Risk Factors for the Development of BK Virus Nephropathy in Renal Transplant Recipients

• The BK polyoma virus has, in recent years, become a significant cause of renal allograft dysfunction and failure.
• Why the virus emerges in some allograft recipients and not in others has never been well established.
• In the present study the following factors were found to significantly increase the risk of developing BK virus nephropathy: episodes of rejection, transplantation of >1 organ, positive CMV serology in both donor and recipient, and greater cumulative dose of daclizumab at the time of induction.

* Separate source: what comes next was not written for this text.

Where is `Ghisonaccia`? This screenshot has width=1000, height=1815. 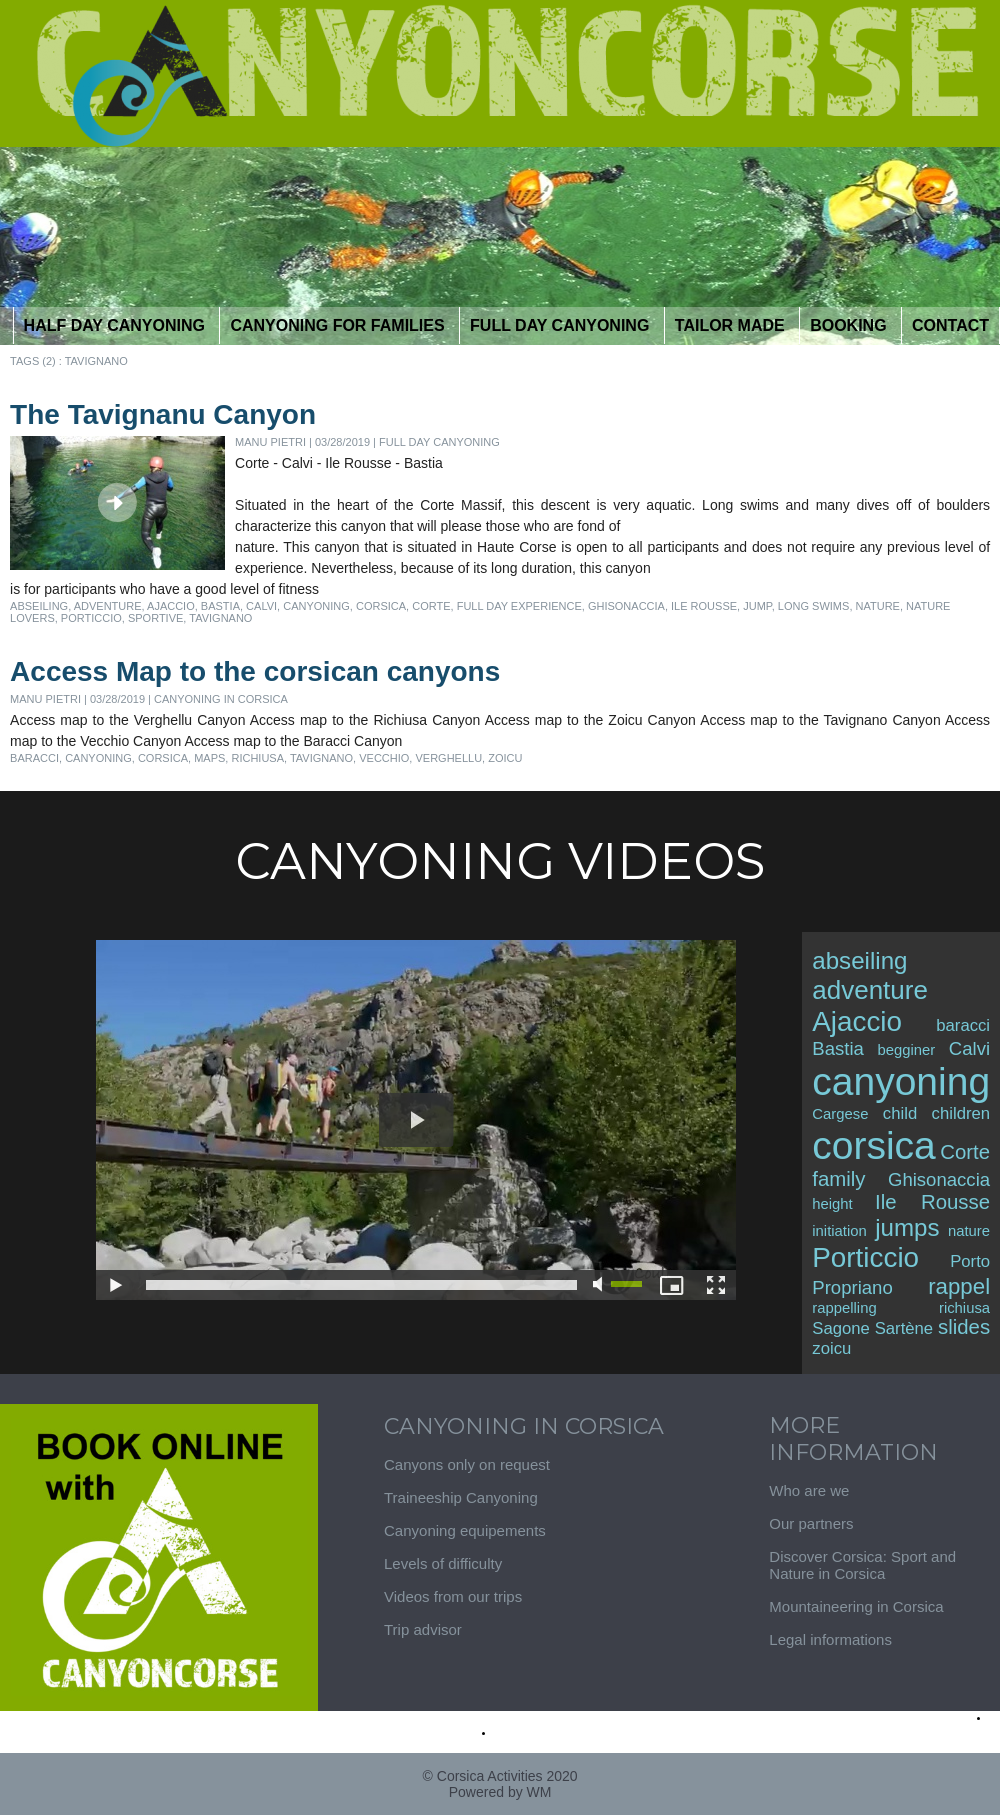 Ghisonaccia is located at coordinates (626, 606).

The BK polyoma virus has, in recent years, become a significant cause of renal allograft dysfunction and failure. Among 260 adult kidney transplant recipients, those with biopsy-proven BK virus nephropathy (BKVN) were compared with those without BKVN with regard to gender, age, race, rejection episodes, time on dialysis, number of organs transplanted, HLA match, live donor versus deceased donor, cold ischemia time, delayed graft function, cytomegalovirus (CMV) serostatus of donor and recipient, induction therapy, and maintenance immunosuppression. Episodes of rejection (35.7% of patients with BKVN vs 8.5% of patients without BKVN; P = .01), transplantation of >1 organ (35.7% of patients with BKVN vs 9.0% of patients without BKVN; P = .01), positive CMV serology in both donor and recipient (71.4% of patients with BKVN vs 41.1% of patients without BKVN; P = .03), and a greater cumulative dose of daclizumab use at the time of induction (2.24 ± 0.05 mg/kg in patients with BKVN vs 2.03 ± 0.14 mg/kg in patients without BKVN; P = .04) were statistically significant risk factors for the development of BKVN. Those who developed BKVN received a higher mean cumulative dose of rabbit antithymoglobulin for induction therapy, but that difference failed to achieve statistical significance (P = .07).